◆ **Required action**: Only the pictures are to be left out; please reproduce everything else in the data exactly.

◆ **Information shown**:
═══
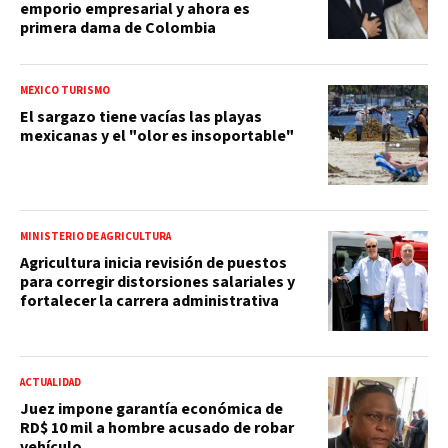
emporio empresarial y ahora es
primera dama de Colombia
MÉXICO TURISMO
El sargazo tiene vacías las playas
mexicanas y el "olor es insoportable"
MINISTERIO DE AGRICULTURA
Agricultura inicia revisión de puestos
para corregir distorsiones salariales y
fortalecer la carrera administrativa
ACTUALIDAD
Juez impone garantía económica de
RD$ 10 mil a hombre acusado de robar
vehículo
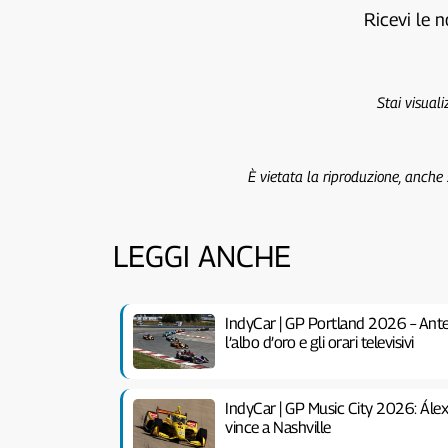
Ricevi le n
Stai visual
È vietata la riproduzione, anche
LEGGI ANCHE
IndyCar | GP Portland 2026 – Antep
l’albo d’oro e gli orari televisivi
IndyCar | GP Music City 2026: Álex 
vince a Nashville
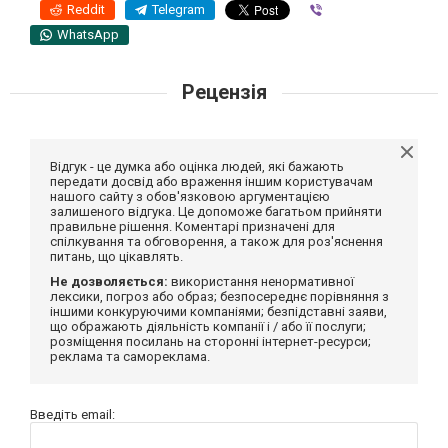
Reddit
Telegram
Viber
WhatsApp
Рецензія
Відгук - це думка або оцінка людей, які бажають
передати досвід або враження іншим користувачам
нашого сайту з обов'язковою аргументацією
залишеного відгука. Це допоможе багатьом прийняти
правильне рішення. Коментарі призначені для
спілкування та обговорення, а також для роз'яснення
питань, що цікавлять.
Не дозволяється:
використання ненормативної
лексики, погроз або образ; безпосереднє порівняння з
іншими конкуруючими компаніями; безпідставні заяви,
що ображають діяльність компанії і / або її послуги;
розміщення посилань на сторонні інтернет-ресурси;
реклама та самореклама.
Введіть email:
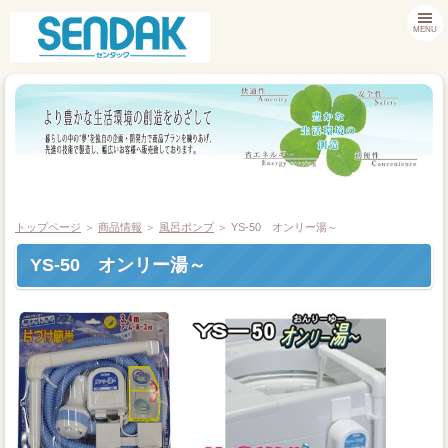
MENU
トップページ
＞
商品情報
＞
風呂ポンプ
＞ YS-50 オンリー湯～
YS-50 オンリー湯～
商品情報
お客様サポート
採用情報
会社案内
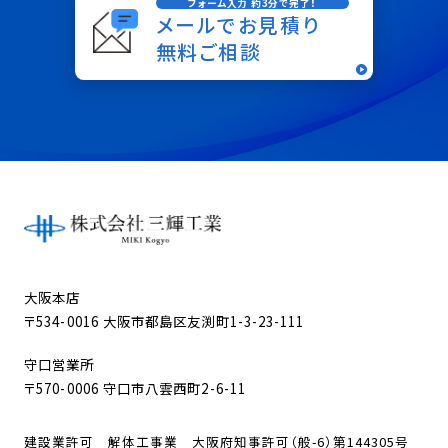
フォーム入力 約3分で完了！
メールでお見積り
無料ご相談
大阪本店
〒534-0016 大阪市都島区友渕町1-3-23-111
守口営業所
〒570-0006 守口市八雲西町2-6-11
建設業許可 解体工事業 大阪府知事許可（般-6）第144305号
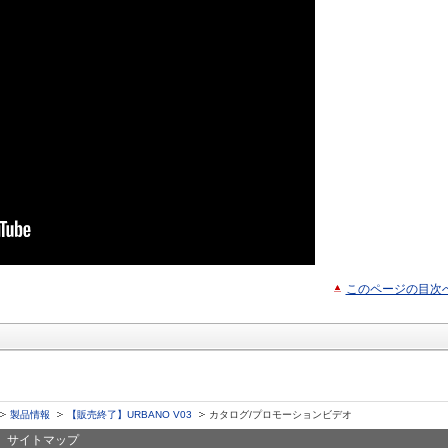
このページの目次
製品情報
【販売終了】URBANO V03
カタログ/プロモーションビデオ
サイトマップ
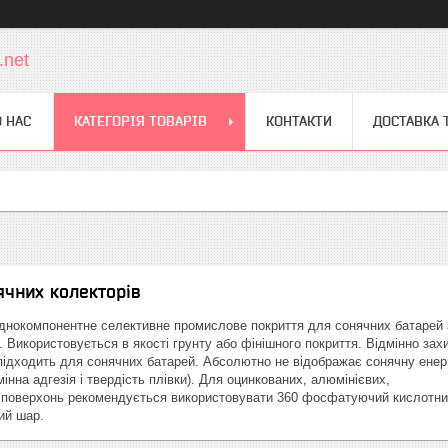
.net
 НАС
КАТЕГОРІЯ ТОВАРІВ
КОНТАКТИ
ДОСТАВКА 
чних колекторів
нокомпонентне селективне промислове покриття для сонячних батарей 
 Використовується в якості грунту або фінішного покриття. Відмінно за
о підходить для сонячних батарей. Абсолютно не відображає сонячну енер
інна адгезія і твердість плівки). Для оцинкованих, алюмінієвих,
х поверхонь рекомендується використовувати 360 фосфатуючий кислотн
ий шар.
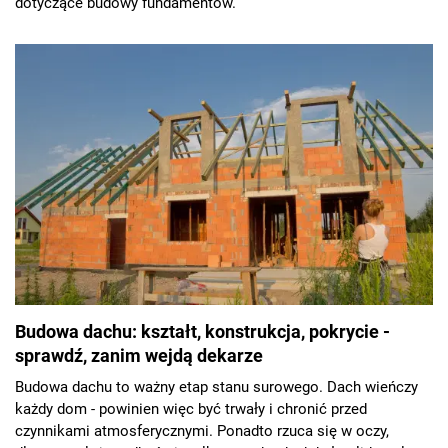
dotyczące budowy fundamentów.
Budowa dachu: kształt, konstrukcja, pokrycie -
sprawdź, zanim wejdą dekarze
Budowa dachu to ważny etap stanu surowego. Dach wieńczy
każdy dom - powinien więc być trwały i chronić przed
czynnikami atmosferycznymi. Ponadto rzuca się w oczy,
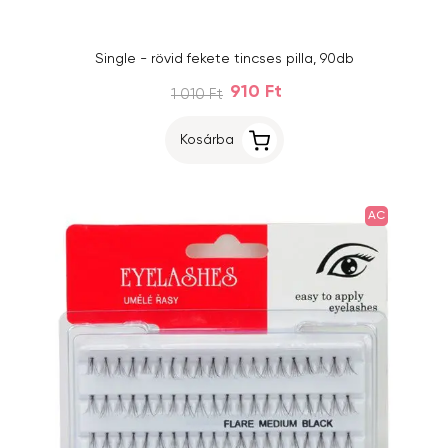
Single - rövid fekete tincses pilla, 90db
910 Ft
1 010 Ft
Kosárba
AC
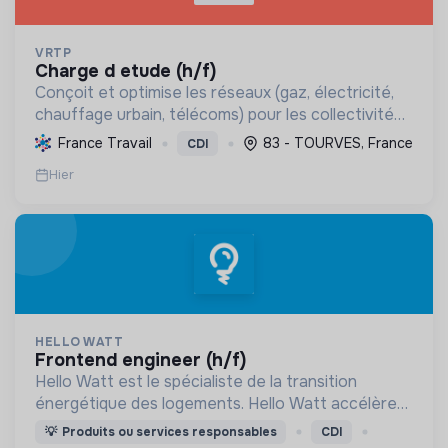
VRTP
charge d etude (h/f)
Conçoit et optimise les réseaux (gaz, électricité,
chauffage urbain, télécoms) pour les collectivités
et grands donneurs d'ordre, de la faisabilité aux
France Travail
83 - TOURVES, France
CDI
plans d'exécution, soutenant la transition énerg...
Hier
HELLO WATT
frontend engineer (h/f)
Hello Watt est le spécialiste de la transition
énergétique des logements. Hello Watt accélère
la transition énergétique en la rendant plus simple,
💡
Produits ou services responsables
CDI
plus intelligente et plus accessible.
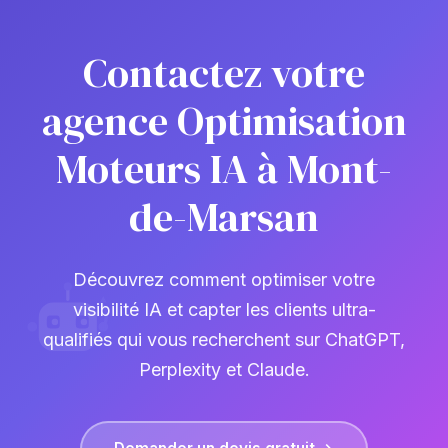
Contactez votre
agence Optimisation
Moteurs IA à Mont-
de-Marsan
Découvrez comment optimiser votre
visibilité IA et capter les clients ultra-
qualifiés qui vous recherchent sur ChatGPT,
Perplexity et Claude.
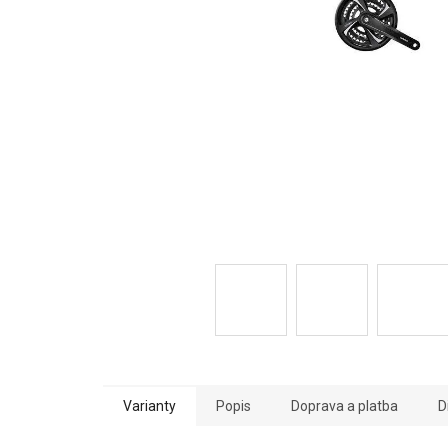
Varianty
Popis
Doprava a platba
D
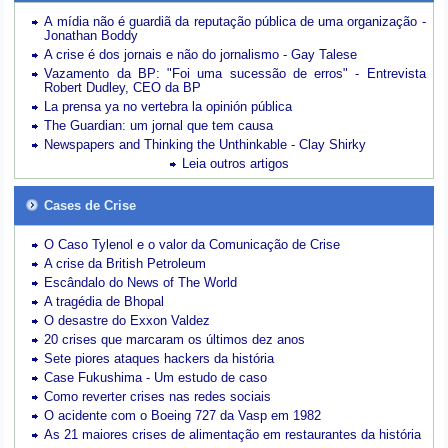
A mídia não é guardiã da reputação pública de uma organização -
Jonathan Boddy
A crise é dos jornais e não do jornalismo - Gay Talese
Vazamento da BP: "Foi uma sucessão de erros" - Entrevista
Robert Dudley, CEO da BP
La prensa ya no vertebra la opinión pública
The Guardian: um jornal que tem causa
Newspapers and Thinking the Unthinkable - Clay Shirky
Leia outros artigos
Cases de Crise
O Caso Tylenol e o valor da Comunicação de Crise
A crise da British Petroleum
Escândalo do News of The World
A tragédia de Bhopal
O desastre do Exxon Valdez
20 crises que marcaram os últimos dez anos
Sete piores ataques hackers da história
Case Fukushima - Um estudo de caso
Como reverter crises nas redes sociais
O acidente com o Boeing 727 da Vasp em 1982
As 21 maiores crises de alimentação em restaurantes da história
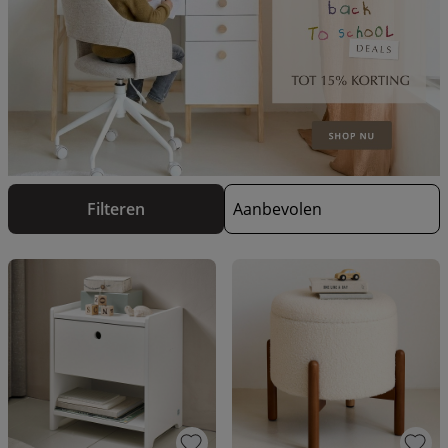
Filteren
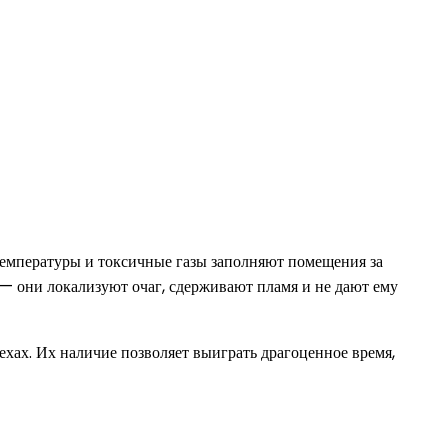
 температуры и токсичные газы заполняют помещения за
 они локализуют очаг, сдерживают пламя и не дают ему
хах. Их наличие позволяет выиграть драгоценное время,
═══
◆ **Written solution**:
emporio empresarial y ahora es
primera dama de Colombia
MÉXICO TURISMO
El sargazo tiene vacías las playas
mexicanas y el "olor es insoportable"
MINISTERIO DE AGRICULTURA
Agricultura inicia revisión de puestos
para corregir distorsiones salariales y
fortalecer la carrera administrativa
ACTUALIDAD
Juez impone garantía económica de
RD$ 10 mil a hombre acusado de robar
vehículo
Ricevi le n
Stai visual
È vietata la riproduzione, anche
LEGGI ANCHE
IndyCar | GP Portland 2026 – Antep
l’albo d’oro e gli orari televisivi
IndyCar | GP Music City 2026: Álex 
vince a Nashville
Reddit
Telegram
Viber
WhatsApp
Рецензія
Відгук - це думка або оцінка людей, які бажають
передати досвід або враження іншим користувачам
нашого сайту з обов'язковою аргументацією
залишеного відгука. Це допоможе багатьом прийняти
правильне рішення. Коментарі призначені для
спілкування та обговорення, а також для роз'яснення
питань, що цікавлять.
Не дозволяється:
використання ненормативної
лексики, погроз або образ; безпосереднє порівняння з
іншими конкуруючими компаніями; безпідставні заяви,
що ображають діяльність компанії і / або її послуги;
розміщення посилань на сторонні інтернет-ресурси;
реклама та самореклама.
Введіть email:
MENU
トップページ
＞
商品情報
＞
風呂ポンプ
＞ YS-50 オンリー湯～
YS-50 オンリー湯～
商品情報
お客様サポート
採用情報
会社案内
フォーム入力 約3分で完了！
メールでお見積り
無料ご相談
大阪本店
〒534-0016 大阪市都島区友渕町1-3-23-111
守口営業所
〒570-0006 守口市八雲西町2-6-11
建設業許可 解体工事業 大阪府知事許可（般-6）第144305号
このページの目次
製品情報
【販売終了】URBANO V03
カタログ/プロモーションビデオ
サイトマップ
.net
 НАС
КАТЕГОРІЯ ТОВАРІВ
КОНТАКТИ
ДОСТАВКА 
чних колекторів
нокомпонентне селективне промислове покриття для сонячних батарей 
 Використовується в якості грунту або фінішного покриття. Відмінно за
о підходить для сонячних батарей. Абсолютно не відображає сонячну енер
інна адгезія і твердість плівки). Для оцинкованих, алюмінієвих,
х поверхонь рекомендується використовувати 360 фосфатуючий кислотн
ий шар.
dotyczące budowy fundamentów.
Budowa dachu: kształt, konstrukcja, pokrycie -
sprawdź, zanim wejdą dekarze
Budowa dachu to ważny etap stanu surowego. Dach wieńczy
każdy dom - powinien więc być trwały i chronić przed
czynnikami atmosferycznymi. Ponadto rzuca się w oczy,
Single - rövid fekete tincses pilla, 90db
910 Ft
1 010 Ft
Kosárba
AC
VRTP
charge d etude (h/f)
Conçoit et optimise les réseaux (gaz, électricité,
chauffage urbain, télécoms) pour les collectivités
et grands donneurs d'ordre, de la faisabilité aux
France Travail
83 - TOURVES, France
CDI
plans d'exécution, soutenant la transition énerg...
Hier
HELLO WATT
frontend engineer (h/f)
Hello Watt est le spécialiste de la transition
énergétique des logements. Hello Watt accélère
la transition énergétique en la rendant plus simple,
💡
Produits ou services responsables
CDI
plus intelligente et plus accessible.
Contactez votre
agence Optimisation
Moteurs IA à Mont-
de-Marsan
Découvrez comment optimiser votre
visibilité IA et capter les clients ultra-
qualifiés qui vous recherchent sur ChatGPT,
Perplexity et Claude.
Varianty
Popis
Doprava a platba
D
A mídia não é guardiã da reputação pública de uma organização -
Jonathan Boddy
A crise é dos jornais e não do jornalismo - Gay Talese
Vazamento da BP: "Foi uma sucessão de erros" - Entrevista
Robert Dudley, CEO da BP
La prensa ya no vertebra la opinión pública
The Guardian: um jornal que tem causa
Newspapers and Thinking the Unthinkable - Clay Shirky
Leia outros artigos
Cases de Crise
O Caso Tylenol e o valor da Comunicação de Crise
A crise da British Petroleum
Escândalo do News of The World
A tragédia de Bhopal
O desastre do Exxon Valdez
20 crises que marcaram os últimos dez anos
Sete piores ataques hackers da história
Case Fukushima - Um estudo de caso
Como reverter crises nas redes sociais
O acidente com o Boeing 727 da Vasp em 1982
As 21 maiores crises de alimentação em restaurantes da história
Filteren
 температуры и токсичные газы заполняют помещения за
 они локализуют очаг, сдерживают пламя и не дают ему
хах. Их наличие позволяет выиграть драгоценное время,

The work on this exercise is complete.